I am working on a project where it needs to be able to identify the same events described with short phrases by different people. I think workflow should be something like: 1. extract the meaningful words(nouns, verbs) from the phrases. 2. measure the semantic distances between these words. 3. clustering.
I am asking for your advices. Thank you.
A common approach is to break your items down into a vector of "features" (words, phrases, tokens, etc) and apply standard IR techniques like kNN, singular value decomposition (SVD), tf/idf, etc.
One interesting thing about your problem is that people use different words and phrasing for the same thing, which means you need a way to equate different tokens with each other. SVD is pretty good because it finds degrees of similarity based on context: 'Pikachu' becomes strongly associated with 'Pokemon' and 'Squirtle', and also with misspellings like 'Picachoo'. SVD is tricky and expensive if you implement it wrong. The good news is that it recently came off-patent so there are a lot of new libraries popping up.

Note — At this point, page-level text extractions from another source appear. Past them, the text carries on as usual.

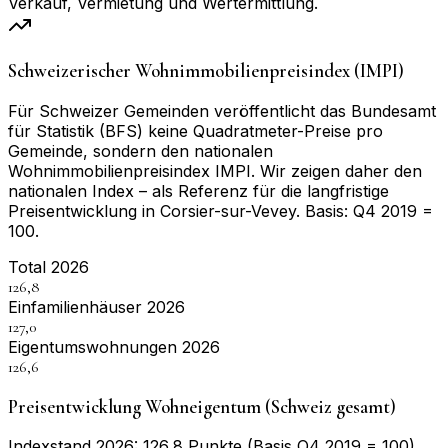
Verkauf, Vermietung und Wertermittlung.
Schweizerischer Wohnimmobilienpreisindex (IMPI)
Für Schweizer Gemeinden veröffentlicht das Bundesamt
für Statistik (BFS) keine Quadratmeter-Preise pro
Gemeinde, sondern den nationalen
Wohnimmobilienpreisindex IMPI. Wir zeigen daher den
nationalen Index – als Referenz für die langfristige
Preisentwicklung in
Corsier-sur-Vevey
. Basis:
Q4 2019 =
100
.
Total 2026
126,8
Einfamilienhäuser 2026
127,0
Eigentumswohnungen 2026
126,6
Preisentwicklung Wohneigentum (Schweiz gesamt)
Indexstand 2026: 126,8 Punkte (Basis Q4 2019 = 100)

When I worked on a keyword search engine prototype for Brasil, I found that a mix of Tanimoto and Ferber similarity scores worked very well for finding similarity between short phrases, and I didn't even need to know how to read Portuguese.
PressFlip is using support vector machines for a similar task of clustering news items. The Vowpal Wabbit is a stellar library used by Yahoo. I think they recently open-sourced it. allvoices.com is tackling the same area as well. (disclaimer: I am a dev at allvoices, though I don't work on that part :)